Inmediatamente, un gran escalofrío recorrió mi espinazo: ver al animal, en aquel lugar y a aquella hora, en medio de esa gente trastornada, era algo espantoso.
Durante una hora el perro aulló sin moverse, aulló como en un sueño angustioso; y el miedo, el tremendo miedo, entraba en mí; ¿miedo a qué? ¡Qué sé yo! Era miedo y punto.
Nos quedamos inmóviles, pálidos, en espera de un acontecimiento horrible, aguzando el oído, el corazón palpitante, trastornados al mínimo ruido. El perro comenzó a dar vueltas por la habitación, husmeando las paredes y siguiendo con sus gemidos. ¡Aquel animal nos hacía enloquecer! Entonces el campesino que me había hecho de guía se le echó encima en pleno paroxismo de terror y, abriendo una puerta que daba a un pequeño patio, lo arrojó fuera.

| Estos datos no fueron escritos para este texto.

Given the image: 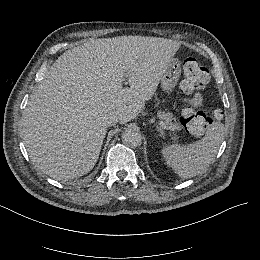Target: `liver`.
<instances>
[{"label": "liver", "mask_w": 260, "mask_h": 260, "mask_svg": "<svg viewBox=\"0 0 260 260\" xmlns=\"http://www.w3.org/2000/svg\"><path fill=\"white\" fill-rule=\"evenodd\" d=\"M180 44L160 37L90 39L67 50L30 95L21 134L32 163L67 181L95 166L110 113L125 124L145 108ZM128 78L130 87H123Z\"/></svg>", "instance_id": "obj_1"}]
</instances>
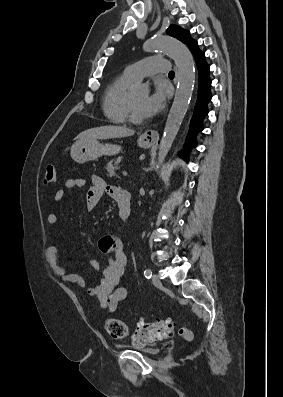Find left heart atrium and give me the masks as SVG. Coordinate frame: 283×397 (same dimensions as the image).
<instances>
[{
	"label": "left heart atrium",
	"instance_id": "obj_1",
	"mask_svg": "<svg viewBox=\"0 0 283 397\" xmlns=\"http://www.w3.org/2000/svg\"><path fill=\"white\" fill-rule=\"evenodd\" d=\"M165 103V95L161 89H156L151 95L147 96L142 104V113L145 117L159 113Z\"/></svg>",
	"mask_w": 283,
	"mask_h": 397
}]
</instances>
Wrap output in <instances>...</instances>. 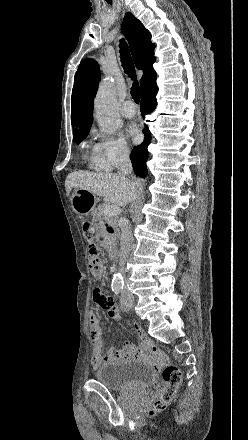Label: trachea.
I'll return each instance as SVG.
<instances>
[{"label":"trachea","instance_id":"1","mask_svg":"<svg viewBox=\"0 0 248 440\" xmlns=\"http://www.w3.org/2000/svg\"><path fill=\"white\" fill-rule=\"evenodd\" d=\"M120 58L125 73L128 74V76L132 80H134V83L131 87V96L134 99V101L137 104H139L140 90H139V83L136 80V70L130 54L129 47L127 43L124 42L123 40H121L120 43Z\"/></svg>","mask_w":248,"mask_h":440}]
</instances>
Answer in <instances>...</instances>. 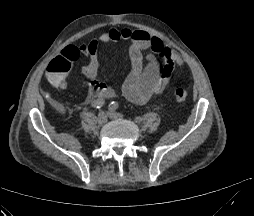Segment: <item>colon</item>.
Masks as SVG:
<instances>
[{
    "label": "colon",
    "mask_w": 254,
    "mask_h": 216,
    "mask_svg": "<svg viewBox=\"0 0 254 216\" xmlns=\"http://www.w3.org/2000/svg\"><path fill=\"white\" fill-rule=\"evenodd\" d=\"M72 61L69 63L64 62L61 57L55 58L47 67V73L50 80H58L64 73H66ZM175 100L179 103L184 102L187 99V92L183 88H176L174 91Z\"/></svg>",
    "instance_id": "obj_1"
}]
</instances>
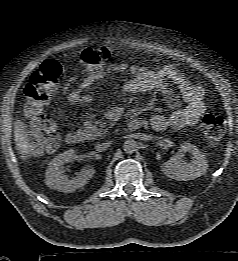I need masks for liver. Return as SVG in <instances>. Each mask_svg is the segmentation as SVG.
Listing matches in <instances>:
<instances>
[{
    "instance_id": "liver-1",
    "label": "liver",
    "mask_w": 238,
    "mask_h": 261,
    "mask_svg": "<svg viewBox=\"0 0 238 261\" xmlns=\"http://www.w3.org/2000/svg\"><path fill=\"white\" fill-rule=\"evenodd\" d=\"M14 140L16 147L21 154V158L23 160L27 159L30 156V152L34 149V146L29 141L24 124L19 120L15 122Z\"/></svg>"
}]
</instances>
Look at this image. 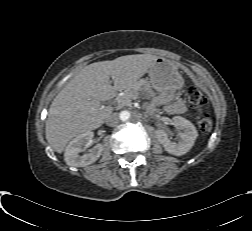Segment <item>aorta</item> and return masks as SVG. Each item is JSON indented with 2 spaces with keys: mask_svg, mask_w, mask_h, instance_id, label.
Masks as SVG:
<instances>
[{
  "mask_svg": "<svg viewBox=\"0 0 252 231\" xmlns=\"http://www.w3.org/2000/svg\"><path fill=\"white\" fill-rule=\"evenodd\" d=\"M130 116H131V114H130V112L127 111V110H124V111H122V112L120 113V119H121L122 121H127V120L130 118Z\"/></svg>",
  "mask_w": 252,
  "mask_h": 231,
  "instance_id": "1",
  "label": "aorta"
}]
</instances>
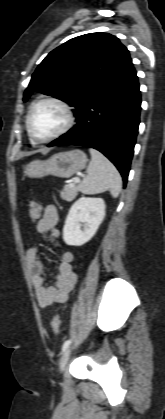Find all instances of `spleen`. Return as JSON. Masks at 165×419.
<instances>
[{
	"label": "spleen",
	"mask_w": 165,
	"mask_h": 419,
	"mask_svg": "<svg viewBox=\"0 0 165 419\" xmlns=\"http://www.w3.org/2000/svg\"><path fill=\"white\" fill-rule=\"evenodd\" d=\"M92 160L87 169V176L79 188L84 194H99L107 190L113 198L118 197L122 189V179L115 166L99 151L90 148Z\"/></svg>",
	"instance_id": "3e777b00"
}]
</instances>
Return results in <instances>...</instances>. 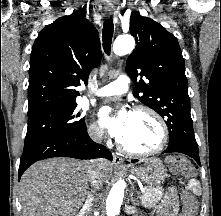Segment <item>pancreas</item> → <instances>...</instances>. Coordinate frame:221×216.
Here are the masks:
<instances>
[{"label":"pancreas","mask_w":221,"mask_h":216,"mask_svg":"<svg viewBox=\"0 0 221 216\" xmlns=\"http://www.w3.org/2000/svg\"><path fill=\"white\" fill-rule=\"evenodd\" d=\"M146 195H141V205L146 208H151L158 203L163 196L162 187H145Z\"/></svg>","instance_id":"obj_1"}]
</instances>
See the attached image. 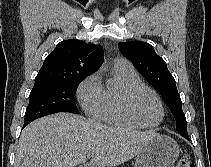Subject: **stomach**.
<instances>
[{
  "mask_svg": "<svg viewBox=\"0 0 211 167\" xmlns=\"http://www.w3.org/2000/svg\"><path fill=\"white\" fill-rule=\"evenodd\" d=\"M180 153L176 141L155 133L154 137L137 155L134 167H173Z\"/></svg>",
  "mask_w": 211,
  "mask_h": 167,
  "instance_id": "obj_1",
  "label": "stomach"
}]
</instances>
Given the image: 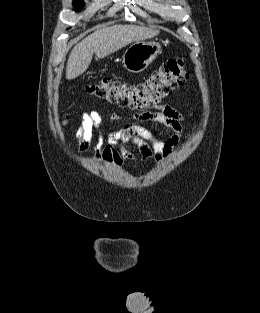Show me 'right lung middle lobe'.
Instances as JSON below:
<instances>
[{"instance_id": "obj_1", "label": "right lung middle lobe", "mask_w": 260, "mask_h": 313, "mask_svg": "<svg viewBox=\"0 0 260 313\" xmlns=\"http://www.w3.org/2000/svg\"><path fill=\"white\" fill-rule=\"evenodd\" d=\"M74 7L76 10H79L82 8V6L84 5V2L82 0H77L73 3Z\"/></svg>"}]
</instances>
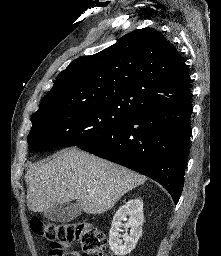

Enmudeció enseguida, y nos vimos sumidos en un silencio más espantoso aún. De improviso, todos a la vez, nos sobresaltamos: un ser se arrastraba pegado a la pared del lado que daba al bosque; luego rozó la puerta y pareció que la tantease, con mano insegura; no se oyó nada más durante un par de minutos que nos hicieron enloquecer; luego volvió, siempre rozando la pared; y raspó despacito, como podría hacerlo un niño con una uña. Y de pronto, pegada al cristal de la mirilla apareció una cabeza blanca con dos ojos relucientes como los de una fiera; salía de su boca un ruido indistinto, un murmullo quejumbroso.
Entonces se oyó un ruido tremendo en la cocina. El viejo guardabosque había disparado. Y al punto los hijos se precipitaron a tapar la ventanita levantando contra ella la gran mesa, reforzándola con el aparador.
Les juro que al ruido de la descarga del rifle, que no me esperaba, sentí tal angustia en el corazón, en el alma y en el cuerpo que me sentí desfallecer, casi a punto de morir de miedo.
Hasta el amanecer fuimos incapaces de movernos, de decir una sola palabra, crispados en un indescriptible espanto.
Sólo cuando vimos entrar por los postigos un hilo de luz nos atrevimos a desatrancar la salida.
Al pie de la pared, contra la puerta, yacía el viejo perro, con el hocico destrozado por una bala.
Había salido del patio abriendo un agujero por debajo de la cerca.
*
El hombre de rostro tostado calló; luego añadió:
—Esa noche no corrí ningún peligro; y, sin embargo, preferiría volver a vivir todas las horas en que me he enfrentado a los peores peligros, antes que el sólo instante de la descarga del rifle contra esa cabeza barbuda de la mirilla.